## ABOUT THIS EXERCISE
For each line below that holds the word "suporte", make a copy.

## Records drawn from a dataset
»»
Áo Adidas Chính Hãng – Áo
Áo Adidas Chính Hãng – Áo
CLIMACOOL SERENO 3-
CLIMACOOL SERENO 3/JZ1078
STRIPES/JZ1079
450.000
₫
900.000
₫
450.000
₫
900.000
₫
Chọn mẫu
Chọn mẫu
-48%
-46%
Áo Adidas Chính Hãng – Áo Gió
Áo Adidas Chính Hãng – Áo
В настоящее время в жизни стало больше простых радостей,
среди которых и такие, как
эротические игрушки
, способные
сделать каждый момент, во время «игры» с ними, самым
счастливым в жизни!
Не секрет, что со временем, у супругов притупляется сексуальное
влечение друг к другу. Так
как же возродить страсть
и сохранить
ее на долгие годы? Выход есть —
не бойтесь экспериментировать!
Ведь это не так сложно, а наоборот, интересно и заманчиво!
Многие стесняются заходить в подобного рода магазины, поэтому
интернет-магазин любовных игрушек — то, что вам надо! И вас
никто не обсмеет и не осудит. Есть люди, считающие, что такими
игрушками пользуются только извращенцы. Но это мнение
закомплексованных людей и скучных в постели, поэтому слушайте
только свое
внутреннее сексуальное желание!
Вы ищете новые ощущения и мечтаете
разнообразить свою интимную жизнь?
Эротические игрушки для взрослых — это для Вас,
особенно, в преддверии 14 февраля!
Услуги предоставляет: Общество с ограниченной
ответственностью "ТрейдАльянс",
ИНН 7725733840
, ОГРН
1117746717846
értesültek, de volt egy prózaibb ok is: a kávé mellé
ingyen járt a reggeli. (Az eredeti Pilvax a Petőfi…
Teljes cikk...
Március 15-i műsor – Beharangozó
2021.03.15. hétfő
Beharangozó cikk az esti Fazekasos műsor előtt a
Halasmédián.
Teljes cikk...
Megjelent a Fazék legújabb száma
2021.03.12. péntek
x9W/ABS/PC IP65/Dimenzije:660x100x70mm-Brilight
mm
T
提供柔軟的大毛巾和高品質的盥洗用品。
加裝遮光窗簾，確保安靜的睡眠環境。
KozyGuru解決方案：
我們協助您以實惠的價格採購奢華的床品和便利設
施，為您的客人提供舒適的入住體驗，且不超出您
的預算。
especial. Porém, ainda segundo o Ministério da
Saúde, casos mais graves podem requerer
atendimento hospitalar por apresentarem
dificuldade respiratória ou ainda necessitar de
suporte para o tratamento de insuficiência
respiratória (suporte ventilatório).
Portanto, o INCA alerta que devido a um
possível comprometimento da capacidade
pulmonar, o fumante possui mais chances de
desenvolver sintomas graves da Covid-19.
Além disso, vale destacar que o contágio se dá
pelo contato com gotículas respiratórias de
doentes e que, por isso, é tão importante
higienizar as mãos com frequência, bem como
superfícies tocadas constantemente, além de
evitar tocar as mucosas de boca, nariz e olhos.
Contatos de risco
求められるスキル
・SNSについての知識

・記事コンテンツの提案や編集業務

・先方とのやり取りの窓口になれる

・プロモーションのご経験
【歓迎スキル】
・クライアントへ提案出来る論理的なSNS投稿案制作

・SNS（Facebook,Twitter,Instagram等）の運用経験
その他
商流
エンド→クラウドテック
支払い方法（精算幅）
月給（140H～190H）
««
## TASK OUTPUT
suporte para o tratamento de insuficiência
respiratória (suporte ventilatório).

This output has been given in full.